While Durusdinium may confer increased thermal tolerance in some corals, it may also lead to other ecophysiological trade-offs are a huge potential shortcoming of hosting Durusdinium in hosts. In both adult and juvenile corals of a variety of species, researchers have observed slower growth in corals dominated by Durusdinium than in those mainly hosting another type (Little et al. 2004, Abrego et al. 2008, Jones & Berkelmans 2010, Pettay et al. 2015, Cunning et al. 2015). Jones and Berkelmans (2010) found that Acropora millepora colonies hosting Durusdinium grew 29% slower in the laboratory and 38% slower in the field than colonies hosting C2. Cunning et al. (2015) reported 35-40% slower growth in Pocillopora damicornis hosting Durusidinum compared to those hosting Cladocopium at 26 degrees Celsius. However, in both studies the growth disadvantage of Durusdinium disappeared at elevated temperature, since warming reduced growth regardless of symbiont type and more severely in corals hosting Clacocopium.
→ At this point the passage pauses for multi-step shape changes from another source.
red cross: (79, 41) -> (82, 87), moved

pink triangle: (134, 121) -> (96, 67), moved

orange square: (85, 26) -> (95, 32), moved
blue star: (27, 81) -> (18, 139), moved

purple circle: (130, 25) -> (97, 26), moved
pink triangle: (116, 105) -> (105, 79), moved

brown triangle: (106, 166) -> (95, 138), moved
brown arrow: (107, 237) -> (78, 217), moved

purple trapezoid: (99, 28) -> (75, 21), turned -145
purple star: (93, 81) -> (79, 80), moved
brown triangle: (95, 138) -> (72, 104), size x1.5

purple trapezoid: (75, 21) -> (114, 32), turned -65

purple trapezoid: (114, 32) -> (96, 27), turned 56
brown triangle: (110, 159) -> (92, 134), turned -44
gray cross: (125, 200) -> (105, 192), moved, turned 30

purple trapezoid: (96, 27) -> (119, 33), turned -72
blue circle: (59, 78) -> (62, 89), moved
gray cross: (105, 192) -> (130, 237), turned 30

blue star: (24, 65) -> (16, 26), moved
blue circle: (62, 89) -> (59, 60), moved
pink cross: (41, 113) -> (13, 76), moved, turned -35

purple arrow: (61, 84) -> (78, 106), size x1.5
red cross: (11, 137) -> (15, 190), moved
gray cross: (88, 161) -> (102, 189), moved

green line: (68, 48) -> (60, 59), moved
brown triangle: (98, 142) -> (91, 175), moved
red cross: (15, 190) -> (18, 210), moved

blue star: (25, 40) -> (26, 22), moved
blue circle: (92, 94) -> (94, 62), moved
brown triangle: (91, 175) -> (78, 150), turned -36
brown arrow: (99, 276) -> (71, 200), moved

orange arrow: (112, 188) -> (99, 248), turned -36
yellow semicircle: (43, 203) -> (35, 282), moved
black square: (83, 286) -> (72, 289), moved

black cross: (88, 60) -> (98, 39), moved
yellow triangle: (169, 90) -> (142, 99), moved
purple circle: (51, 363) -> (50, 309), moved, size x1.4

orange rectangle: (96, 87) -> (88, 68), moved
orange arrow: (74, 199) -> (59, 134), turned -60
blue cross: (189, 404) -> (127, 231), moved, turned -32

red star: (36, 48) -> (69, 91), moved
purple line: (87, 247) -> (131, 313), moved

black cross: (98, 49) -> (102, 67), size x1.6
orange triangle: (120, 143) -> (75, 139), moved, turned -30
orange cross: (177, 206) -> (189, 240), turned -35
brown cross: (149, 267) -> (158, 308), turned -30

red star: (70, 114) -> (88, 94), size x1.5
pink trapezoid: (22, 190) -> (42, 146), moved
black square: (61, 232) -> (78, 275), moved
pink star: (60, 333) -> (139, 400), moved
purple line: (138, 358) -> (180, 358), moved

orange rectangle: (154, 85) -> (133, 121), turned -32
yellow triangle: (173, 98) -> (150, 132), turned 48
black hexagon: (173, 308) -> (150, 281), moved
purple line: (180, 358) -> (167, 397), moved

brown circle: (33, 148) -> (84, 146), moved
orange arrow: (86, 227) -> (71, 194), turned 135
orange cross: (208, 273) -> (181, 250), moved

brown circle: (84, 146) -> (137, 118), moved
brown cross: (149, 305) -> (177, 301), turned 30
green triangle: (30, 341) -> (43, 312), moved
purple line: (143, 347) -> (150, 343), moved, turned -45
When combined with environmental stressors such as ocean acidification and depressed aragonite saturation (Hoegh-Guldberg et al., 2007), the additional decrease in growth that results from hosting D. trenchii could reinforce coral cover declines and prevent rapid recovery of degraded populations (Ortiz et al. 2012). In particular, if Durusdinium decreases growth rates in coral juveniles, this could result in reduced competitive ability and increased mortality in the field, where size-escape thresholds are important determinants of survival (Doropoulos et al. 2012). With potentially dynamic trade-offs, it will be important to take many potential factors into account when assessing the ultimate capacity for D. trenchii to increase reef resilience.
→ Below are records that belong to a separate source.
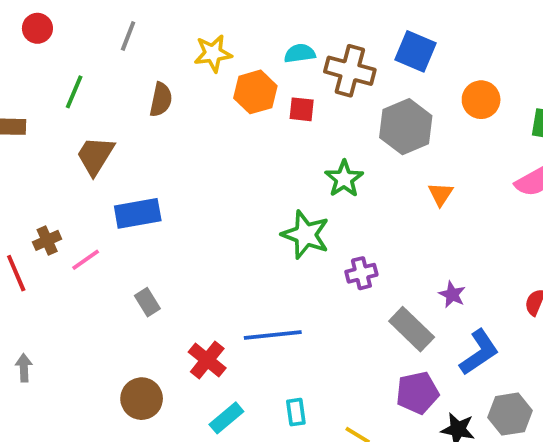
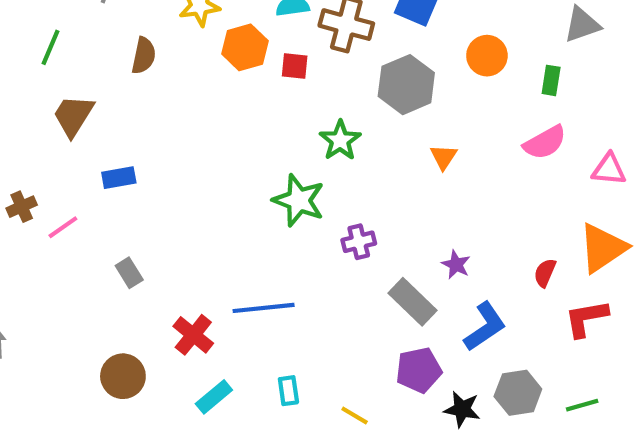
blue rectangle: (138, 213) -> (119, 178), size x0.7

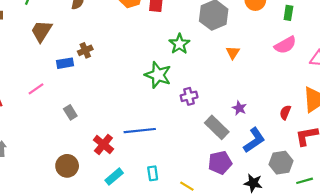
brown cross: (22, 207) -> (85, 50), moved
gray hexagon: (518, 393) -> (281, 163), moved
black star: (462, 409) -> (253, 183), moved

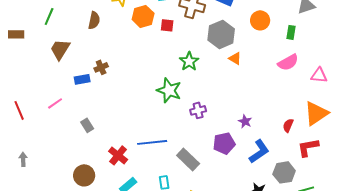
orange triangle: (233, 52) -> (235, 58), moved, turned -32
gray rectangle: (217, 127) -> (188, 159), moved
purple pentagon: (220, 163) -> (224, 143), moved

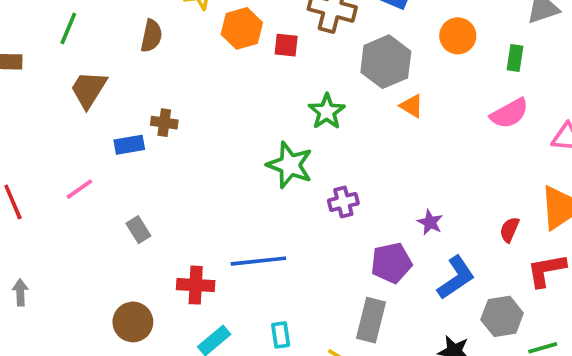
brown cross: (101, 67) -> (164, 123), turned 32
red cross: (118, 155) -> (196, 285), turned -36
gray rectangle: (188, 159) -> (371, 320), moved, turned 60

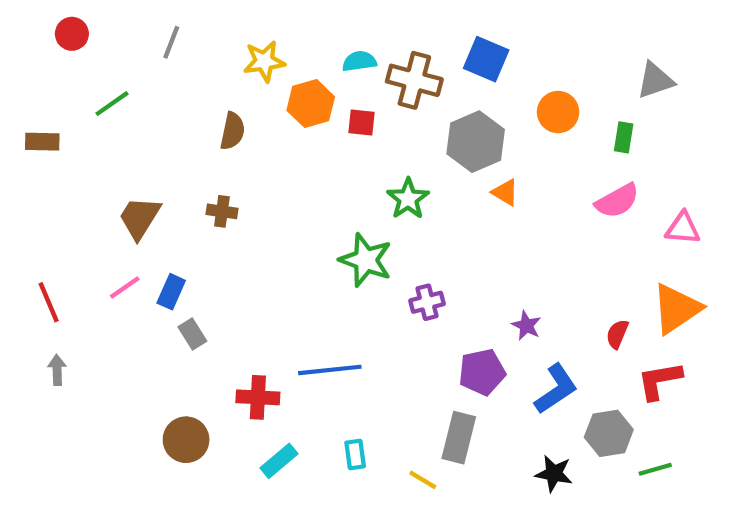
green line: (68, 28) -> (112, 104), turned 32
brown semicircle: (151, 36) -> (233, 131), moved
brown trapezoid: (89, 89) -> (140, 218), moved
blue rectangle: (129, 145) -> (171, 292), moved, turned -56
gray arrow: (20, 292) -> (57, 370), moved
Interestingly, several studies have revealed a potential interaction between Durusdinium and disease resistance in some scleractinians. In a survey of diseased and healthy colonies in the Florida Keys and the US Virgin Islands, Correa et al. (2009) found that few diseased colonies harbored Durusdinium, while most diseased colonies sampled contained species of Breviolum and Cladocopium. This finding suggests a negative correlation between hosting Durusdinium and disease susceptibility. Furthermore, Rouzé et al. (2016) reported that Acropora cytherea colonies hosting Durusdinium were less likely to develop disease (and specifically infection by Vibrio spp.) compared with those hosting Symbiodinium. Perhaps these results are related to colonies with Durusdinium resisting bleaching despite environmental stress, since bleaching compromises the health status of a coral and has been hypothesized to indirectly increase vulnerability to opportunistic pathogens (Muller et al. 2008, Brandt & McManus 2009, Rodriguez-Lanetty 2009). As such, future studies need to continue unraveling the relationships between bleaching, symbiont shuffling, and disease susceptibility.
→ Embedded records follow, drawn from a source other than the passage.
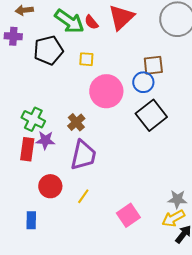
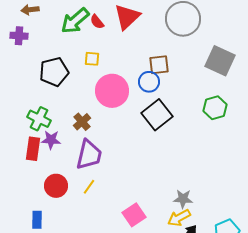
green arrow: (69, 21) -> (75, 21), turned 104
black pentagon: (48, 50) -> (54, 72), moved
yellow line: (83, 196) -> (89, 187), moved

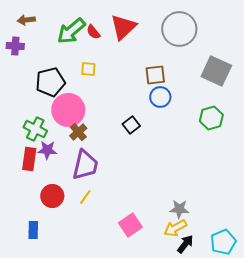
blue circle: (149, 82) -> (160, 97), moved
pink circle: (112, 91) -> (68, 110), moved
black square: (157, 115) -> (131, 125), moved, size x0.6

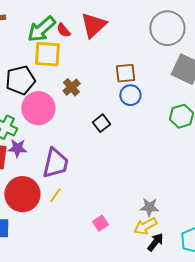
gray circle: (179, 29) -> (167, 28), moved
yellow square: (88, 69) -> (47, 54), moved, size x1.8
brown cross: (78, 132) -> (71, 87), moved
red circle: (52, 196) -> (22, 194), size x1.5
pink square: (130, 225) -> (100, 223), size x0.7

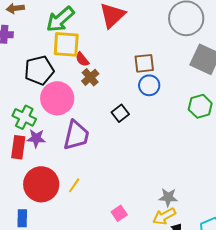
red semicircle: (63, 30) -> (82, 59), moved
purple trapezoid: (55, 163) -> (76, 135), moved

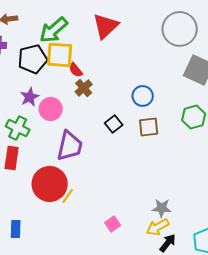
brown square: (144, 63) -> (149, 127), moved
black pentagon: (39, 70) -> (33, 59), moved
pink circle: (57, 98) -> (51, 109), size x0.7
purple star: (36, 138) -> (30, 97), moved, turned -30
red circle: (41, 184) -> (50, 184), moved

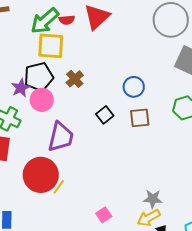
black pentagon: (33, 59) -> (39, 77), moved
red semicircle: (76, 70) -> (67, 20), moved, turned -56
Part of my research involves assessing possible eco-physiological trade-offs in coral recruits that have been manipulated to host D. trenchii. After outplanting recruits with D. trenchii and other dominant symbiont types, I compare survivorship, growth rates, bleaching, and disease susceptibility in the field. Ultimately, these data will help me weigh the short- and long-term implications of hosting D. trenchii for coral juveniles, and to assess potential outcomes of hosting D. trenchii for reef recovery and resilience.